Every model call is a provider-agnostic structured output: Vercel AI SDK + Zod schema, retry-on-invalid, with @ai-sdk/anthropic and @ai-sdk/openai behind one resolveModel(). Swapping Claude ↔ OpenAI is a config change, not a rewrite — and because the contract is “one typed intent in a Zod schema,” you can genuinely run different agents on different providers in the same world. The decision shape is the interface; the model is a swappable backend.

Honest status

This is an early prototype, and I scope it that way: the bigger ambitions — richer religion crystallization, Girardian scapegoating, an autonomous Director, full ecology — are deliberately later work. But the deployed prototype is real and runs unattended: a procedural island, twenty agents surviving with needs · fire · monsters · taming · building, a deterministic brain that’s watchable with zero API spend, an optional rationed LLM layer, and the belief/rumor/myth modules built and unit-tested.

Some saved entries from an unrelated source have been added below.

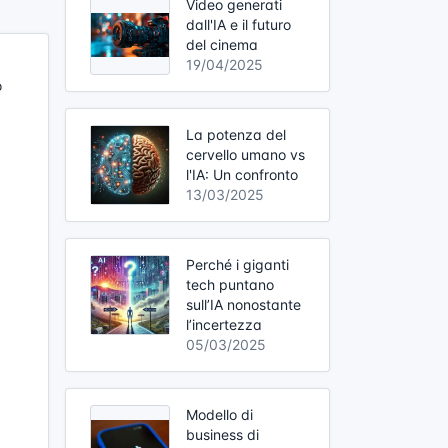
Video generati
dall'IA e il futuro
del cinema
19/04/2025
o
La potenza del
cervello umano vs
l'IA: Un confronto
13/03/2025
Perché i giganti
tech puntano
sull’IA nonostante
l’incertezza
05/03/2025
Modello di
business di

The discipline is the same one I hold everywhere — keep the deterministic core honest and reproducible, and let the LLM be the smallest, most-rationed, most-replaceable part of the machine.

Stack

TypeScript · three.js · simplex-noise · Vite · Vercel AI SDK · Zod · @ai-sdk/openai + @ai-sdk/anthropic · structured-output (one typed intent per beat) · deterministic seedable Sim · memory stream with recency·importance·relevance retrieval · trust-gated rumor model · seeded myth-name grammar · per-instance rate-limit + spend-ceiling guardrails · Vercel serverless functions.